Start of EXERCISE INPUTS
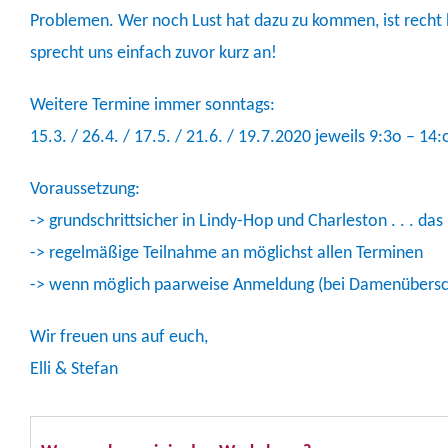
Problemen. Wer noch Lust hat dazu zu kommen, ist recht h
sprecht uns einfach zuvor kurz an!
Weitere Termine immer sonntags:
15.3. / 26.4. / 17.5. / 21.6. / 19.7.2020 jeweils 9:3o – 14
Voraussetzung:
-> grundschrittsicher in Lindy-Hop und Charleston . . . d
-> regelmäßige Teilnahme an möglichst allen Terminen
-> wenn möglich paarweise Anmeldung (bei Damenübersc
Wir freuen uns auf euch,
Elli & Stefan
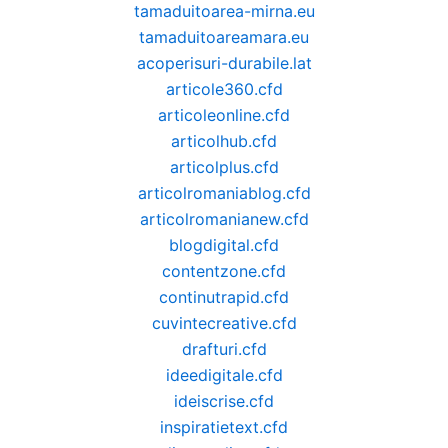
tamaduitoarea-mirna.eu
tamaduitoareamara.eu
acoperisuri-durabile.lat
articole360.cfd
articoleonline.cfd
articolhub.cfd
articolplus.cfd
articolromaniablog.cfd
articolromanianew.cfd
blogdigital.cfd
contentzone.cfd
continutrapid.cfd
cuvintecreative.cfd
drafturi.cfd
ideedigitale.cfd
ideiscrise.cfd
inspiratietext.cfd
End of EXERCISE INPUTS
#### REQUIRED WORK
All that should appear in the answer is the lines above from the line with "-> regelmäßige Teilnahme" through the line with "articolhub.cfd", retyped exactly, pictures left out.

#### SOLUTION FOR THIS EXERCISE
-> regelmäßige Teilnahme an möglichst allen Terminen
-> wenn möglich paarweise Anmeldung (bei Damenübersc
Wir freuen uns auf euch,
Elli & Stefan
tamaduitoarea-mirna.eu
tamaduitoareamara.eu
acoperisuri-durabile.lat
articole360.cfd
articoleonline.cfd
articolhub.cfd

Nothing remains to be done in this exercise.